Go over the data and copy out each line with "Shopu" in it.

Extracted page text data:
----------
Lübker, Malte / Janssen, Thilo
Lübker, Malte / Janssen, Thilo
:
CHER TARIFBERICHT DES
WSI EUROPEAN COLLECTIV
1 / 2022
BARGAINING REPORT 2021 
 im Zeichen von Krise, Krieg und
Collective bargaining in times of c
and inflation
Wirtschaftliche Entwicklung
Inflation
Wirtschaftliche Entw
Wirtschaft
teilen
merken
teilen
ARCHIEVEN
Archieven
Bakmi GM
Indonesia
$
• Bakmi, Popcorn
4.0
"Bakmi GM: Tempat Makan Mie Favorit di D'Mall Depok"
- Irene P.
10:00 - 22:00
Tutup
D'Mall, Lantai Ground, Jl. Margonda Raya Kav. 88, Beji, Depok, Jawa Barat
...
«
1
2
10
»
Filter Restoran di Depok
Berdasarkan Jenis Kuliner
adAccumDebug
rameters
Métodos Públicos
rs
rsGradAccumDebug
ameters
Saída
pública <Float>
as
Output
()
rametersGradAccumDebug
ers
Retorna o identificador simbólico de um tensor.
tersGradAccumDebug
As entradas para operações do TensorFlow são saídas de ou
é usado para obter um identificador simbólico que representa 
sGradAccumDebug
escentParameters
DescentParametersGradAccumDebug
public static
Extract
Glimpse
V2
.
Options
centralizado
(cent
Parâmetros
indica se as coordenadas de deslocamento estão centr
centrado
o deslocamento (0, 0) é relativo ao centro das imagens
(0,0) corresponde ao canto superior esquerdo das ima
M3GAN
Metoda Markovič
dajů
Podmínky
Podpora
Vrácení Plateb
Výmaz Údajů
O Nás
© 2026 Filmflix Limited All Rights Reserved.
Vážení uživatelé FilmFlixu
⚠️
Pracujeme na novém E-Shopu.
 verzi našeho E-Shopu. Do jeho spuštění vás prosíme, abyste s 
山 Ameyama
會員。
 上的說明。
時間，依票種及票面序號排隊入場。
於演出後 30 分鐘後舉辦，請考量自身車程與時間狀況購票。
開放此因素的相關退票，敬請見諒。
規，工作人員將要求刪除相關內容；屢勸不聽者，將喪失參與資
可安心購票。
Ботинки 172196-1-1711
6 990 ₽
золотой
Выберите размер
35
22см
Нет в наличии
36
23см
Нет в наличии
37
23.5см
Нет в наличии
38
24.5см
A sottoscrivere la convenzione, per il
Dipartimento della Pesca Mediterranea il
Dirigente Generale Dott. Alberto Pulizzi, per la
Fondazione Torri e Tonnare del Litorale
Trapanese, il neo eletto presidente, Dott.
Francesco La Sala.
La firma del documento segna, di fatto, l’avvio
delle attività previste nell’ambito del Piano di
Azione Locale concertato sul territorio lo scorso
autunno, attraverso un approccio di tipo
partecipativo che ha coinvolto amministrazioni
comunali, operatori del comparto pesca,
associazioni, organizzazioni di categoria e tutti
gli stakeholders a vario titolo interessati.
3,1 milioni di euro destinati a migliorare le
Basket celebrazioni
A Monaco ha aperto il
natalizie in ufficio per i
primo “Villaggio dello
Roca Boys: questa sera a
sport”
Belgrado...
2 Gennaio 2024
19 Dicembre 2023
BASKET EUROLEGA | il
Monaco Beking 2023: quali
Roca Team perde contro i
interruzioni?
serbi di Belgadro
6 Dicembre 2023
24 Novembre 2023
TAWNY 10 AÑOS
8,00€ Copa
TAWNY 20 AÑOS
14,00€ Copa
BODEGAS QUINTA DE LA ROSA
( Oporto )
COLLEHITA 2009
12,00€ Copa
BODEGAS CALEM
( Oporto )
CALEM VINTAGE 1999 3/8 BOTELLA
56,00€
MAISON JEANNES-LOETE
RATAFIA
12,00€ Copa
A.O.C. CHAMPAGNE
----------
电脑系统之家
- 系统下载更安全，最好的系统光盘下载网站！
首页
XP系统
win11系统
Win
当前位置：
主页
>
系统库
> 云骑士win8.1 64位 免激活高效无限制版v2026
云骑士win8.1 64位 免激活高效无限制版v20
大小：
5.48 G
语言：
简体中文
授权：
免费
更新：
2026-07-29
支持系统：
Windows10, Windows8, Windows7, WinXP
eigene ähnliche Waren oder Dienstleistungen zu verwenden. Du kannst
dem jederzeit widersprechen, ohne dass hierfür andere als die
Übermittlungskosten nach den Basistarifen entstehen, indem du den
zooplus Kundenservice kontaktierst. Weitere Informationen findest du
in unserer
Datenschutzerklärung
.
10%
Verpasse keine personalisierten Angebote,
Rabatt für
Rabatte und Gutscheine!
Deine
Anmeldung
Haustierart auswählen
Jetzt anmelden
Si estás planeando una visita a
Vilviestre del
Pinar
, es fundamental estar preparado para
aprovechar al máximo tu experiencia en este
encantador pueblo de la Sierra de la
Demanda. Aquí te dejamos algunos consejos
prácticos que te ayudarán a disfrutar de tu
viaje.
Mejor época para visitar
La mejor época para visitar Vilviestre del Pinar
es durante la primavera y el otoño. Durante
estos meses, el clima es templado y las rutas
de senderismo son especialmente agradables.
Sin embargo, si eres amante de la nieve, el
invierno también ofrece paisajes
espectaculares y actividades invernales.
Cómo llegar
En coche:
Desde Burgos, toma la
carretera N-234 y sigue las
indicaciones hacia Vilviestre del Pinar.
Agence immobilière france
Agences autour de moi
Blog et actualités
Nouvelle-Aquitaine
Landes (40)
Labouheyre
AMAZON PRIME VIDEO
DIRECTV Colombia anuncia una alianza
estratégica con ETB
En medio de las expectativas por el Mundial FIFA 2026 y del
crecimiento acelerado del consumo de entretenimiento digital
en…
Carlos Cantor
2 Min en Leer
----------
Response:
Pracujeme na novém E-Shopu.
 verzi našeho E-Shopu. Do jeho spuštění vás prosíme, abyste s 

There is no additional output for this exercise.